Specifically, “in the centre of Georgiana’s left cheek there was a singular mark […] [that] wore a tint of deeper crimson, which imperfectly defined its shape amid the surrounding rosiness” (13). It is interesting to note that, although Georgiana is labeled a gorgeous woman, the only aspect of her physical appearance that Hawthorne describes in detail is that of her birthmark – the symbol of imperfection. Hawthorne does this intentionally to fully emphasize the notion that perfection is unattainable and that it is wrong for people, such as Aylmer, to believe otherwise.
Furthermore, Aylmer deems his wife’s birthmark as having “an almost fearful distinctness […] [whose] shape bore not a little similarity to the human hand” (13). From this, a connection is made between the birthmark and mortality, in that Georgiana’s birthmark is depicted as being in the shape of a human hand and not, for example, the hand belonging to G-d. This serves as a reminder that Georgiana is human and that, so long as that is the case, it is unfeasible to achieve perfection of any kind.
Similarly, Hawthorne evokes the unlikelihood of attaining perfection by foreshadowing Georgiana’s death. For instance, Aylmer dreams of “attempting an operation for the removal of the birthmark, […] [whose] tiny grasp appeared to have caught hold of Georgiana’s heart […]; [Aylmer] was […] resolved to cut […] it away” (15). Even in Aylmer’s dream, it appears difficult to achieve perfection – and the dream world is not reality. As a result, Hawthorne is commenting on the fact that, in the real world, it is virtually impossible to attain flawlessness.
Later on, Aylmer insists that Georgiana touch the “perfect and lovely flower […] [which] no sooner […] suffered a blight, its leaves turning coal-black as if by the agency of fire” (18). From this, Hawthorne makes the point that perfection is unattainable. The moment Georgiana touches the otherwise perfect flower, the plant dies – foreshadowing Aylmer’s impending failure.

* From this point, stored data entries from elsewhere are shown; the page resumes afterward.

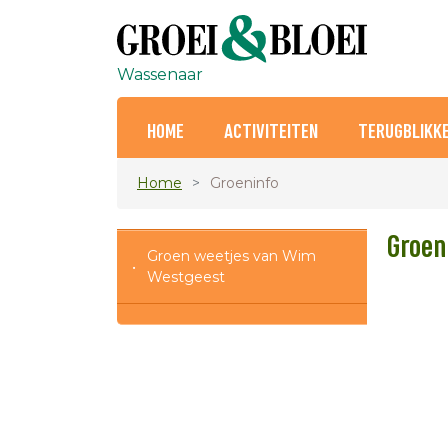
Wassenaar
HOME
ACTIVITEITEN
TERUGBLIKK
Home
Groeninfo
Groen
Groen weetjes van Wim
Westgeest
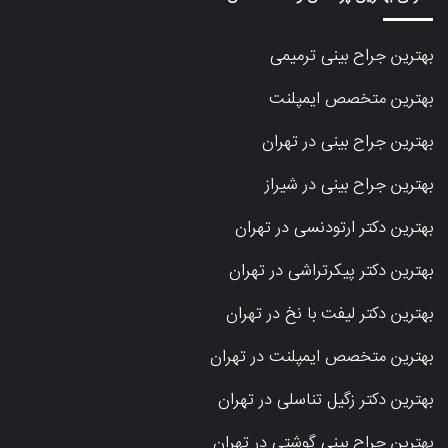
بهترین جراح بینی ترمیمی
بهترین متخصص ایمپلنت
بهترین جراح بینی در تهران
بهترین جراح بینی در شیراز
بهترین دکتر ارتودنسی در تهران
بهترین دکتر پیکرتراشی در تهران
بهترین دکتر لیفت با نخ در تهران
بهترین متخصص ایمپلنت در تهران
بهترین دکتر زگیل تناسلی در تهران
بهترین جراح بینی گوشتی در تهران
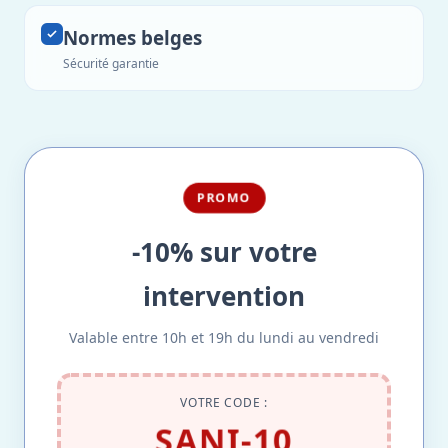
Normes belges
Sécurité garantie
PROMO
-10% sur votre
intervention
Valable entre 10h et 19h du lundi au vendredi
VOTRE CODE :
SANI-10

This failure, in addition, is foreshadowed when Georgiana, reading through her husband’s folio of past experiments, discovers that “his most splendid successes were almost invariably failures” (20).
This example of foreshadowing Georgiana’s death, again, indicates that their intention for perfection is not a fruitful one. To advocate the degree of difficulty associated with achieving perfection, Hawthorne, in his short story “The Birthmark,” employs the birthmark as a symbol of imperfection, characterizes Georgiana’s physical attributes, and foreshadows Georgiana’s death; from this, Hawthorne hopes people will acknowledge the senselessness inherent in trying to be perfect and use their time to accomplish more realistic goals.

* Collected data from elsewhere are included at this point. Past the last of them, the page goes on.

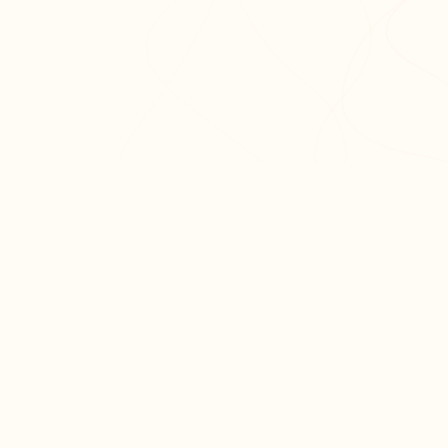
ODUIT
RESSOURCES
ARTICLES PO
er ma fiche
Blog
Réviser le bac 
er un exercice
Aide & FAQ
semaines
courir nos fiches
Programme
Méthode dissert
fs
partenaires BDE
Réviser les mat
terminale
Tous nos articl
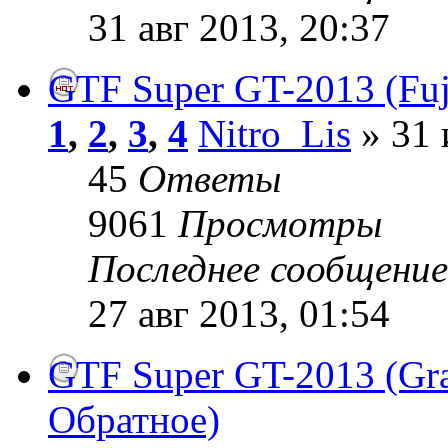
31 авг 2013, 20:37
GTF Super GT-2013 (Fuj
1
,
2
,
3
,
4
Nitro_Lis
» 31 
45
Ответы
9061
Просмотры
Последнее сообщени
27 авг 2013, 01:54
GTF Super GT-2013 (Gra
Обратное)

It is evident that Hawthorne’s outlook on the inability to achieve perfection is sensical. For example, people the world over spend not only time, but their hard-earned money, on various products and endeavors that they believe will bring them closer to perfection. However, no matter how “close” these people get, they will never be fully capable of obtaining perfection. Instead of getting plastic surgery, a toupee, using steroids, or dieting excessively, people would be better off accepting who they truly are. That is the closest anybody will ever get to achieving perfection.